Port of Tacoma

Port container terminal operators canceling night shifts

Container terminal operators have canceled night shifts beginning last weekend at the Port of Tacoma and elsewhere even as shippers suffer from delayed shipments and port congestion.

Dean McGrath, president of International Longshore Union Local 23, said the union was prepared to send hundreds of longshore workers to the docks to load and unload vessels, but terminal operators at Tacoma’s major container facilities canceled their calls for night shift workers.

The shift cancellations are the latest development in a productivity crisis that began in late October and persists this week. That slowdown in loading and unloading ships in 29 West Coast ports has drawn loud complaints from importers and exporters alike who say their goods are marooned on the docks.

A spokesman for the shipping lines and terminal operators said the halt to nighttime work is designed to help alleviate congestion.

“Terminal operators in the Ports of Seattle and Tacoma have begun to consolidate from two shifts of work to one effective immediately in order to better deal with significantly reduced capacity caused by the continued slowdowns by ILWU workers,” said Wade Gates, a spokesman for the Pacific Maritime Association.

“By consolidating operations to a daytime shift only, the terminals seek to receive a full complement of workers from the union in order to process as many containers as possible, even as the ILWU slowdowns continue.

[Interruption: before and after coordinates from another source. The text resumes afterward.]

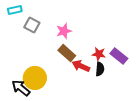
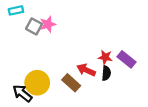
pink star: (64, 31) -> (48, 24), moved
brown rectangle: (67, 53) -> (71, 83), moved

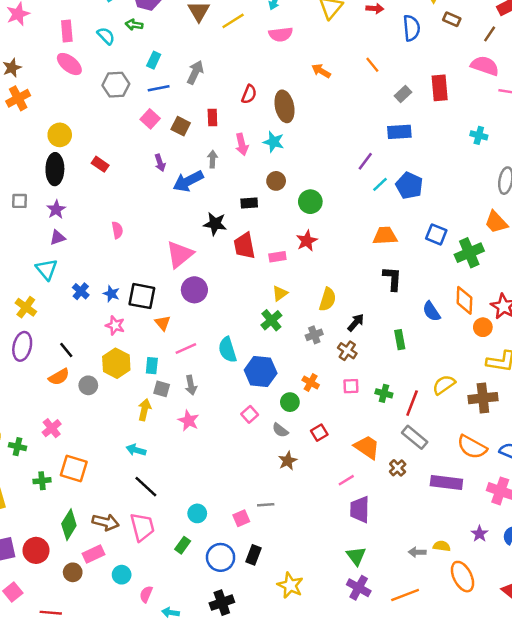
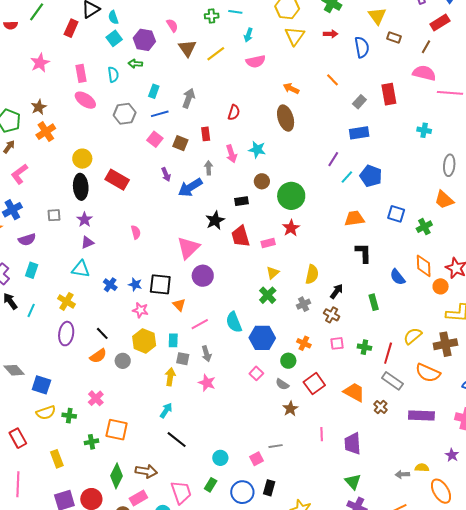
cyan semicircle: (106, 36) -> (113, 75), turned 42
brown ellipse: (284, 106) -> (286, 118), moved
red rectangle: (100, 164) -> (117, 180), size x1.6
green circle: (310, 202) -> (291, 196), size x1.4
black star: (215, 224) -> (215, 220), turned -30
green cross: (469, 253) -> (424, 227), size x0.7
cyan triangle: (47, 269) -> (81, 269), turned -36
red square: (319, 433) -> (314, 384), size x1.5
orange semicircle: (472, 447) -> (428, 373), moved
cyan arrow: (136, 450) -> (166, 410), turned 112
pink line: (346, 480) -> (322, 434), moved, turned -56
pink trapezoid: (142, 527) -> (181, 492), moved

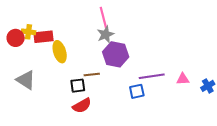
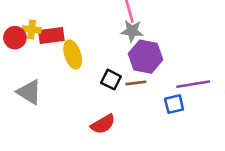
gray star: (106, 34) -> (132, 31), turned 30
brown line: (92, 75) -> (136, 83), moved
black square: (78, 86) -> (111, 80), moved, turned 35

The move also means containers are unloaded from ships into the yard, as unloaded containers are processed out of the yard to their final destinations, thereby reducing congestion,” he claimed.

McGrath said all of the longshore gangs the local has been dispatching were fully staffed.

The local leader said global shipping lines and alliances in recent months have triggered strikes and disputes in major ports throughout the world in order to drive down their costs and assume more control of their terminals.

“They’d rather engage in self-sabotage than enter into some meaningful talks to get the problems solved,” he said.

Global shipping lines are concentrating their power by merging and forming cargo-sharing alliances, said the union leader. Those cargo-sharing alliances have made terminal work more complicated and complex as workers must sort containers to and from multiple shipping lines at single terminals.

Those shipping lines have also sold to leasing companies the chassis on which containers are carried over the road. Those leasing companies, said McGrath, in some instances have withheld chassis from cargo haulers to create an artificial shortage and drive up chassis rental costs.

Meanwhile, rising prosperity in the economy has raised the container numbers crossing the docks, McGrath said. Simultaneously rail capacity to carry those containers to and from the inland population centers is being strained by new rail business in the form of oil, coal and grain trains destined to the West Coast.

Just Monday, a Washington state senator said he wants to see if the Legislature can help alleviate an apparent slowdown of goods moving through those ports.

Sen. Michael Baumgartner, R-Spokane, said that members of the longshore union seem to be stalling shipments around the busy holiday season to help negotiate favorable contract terms with their employers.

But McGrath said shipping lines and their allied terminal operators have deliberately created a crisis to bring public pressure on the longshore union to settle for an unfavorable and unfair contract. The union and the Pacific Maritime Association have been without a contract since July 1. In seven months of talks, the two sides apparently have made little progress in reaching a new accord.

Baumgartner said Monday that Washington’s Christmas tree growers in particular have been hurt by the cargo slowdown, citing in a news release how “containers earmarked for shipment to Asia languished for weeks at the Port of Tacoma.”

“The slowdown has put Christmas in the crosshairs,” Baumgartner said in a news release. “It looks like the longshore union played hardball with the ports to win an advantage at the bargaining table. But it went too far when it targeted the people who grow our Christmas trees.”

Baumgartner, the incoming chair of the Senate Commerce and Labor Committee, said he will hold a hearing early next year to examine the causes of the port slowdown and see if state agencies can help get goods moving again.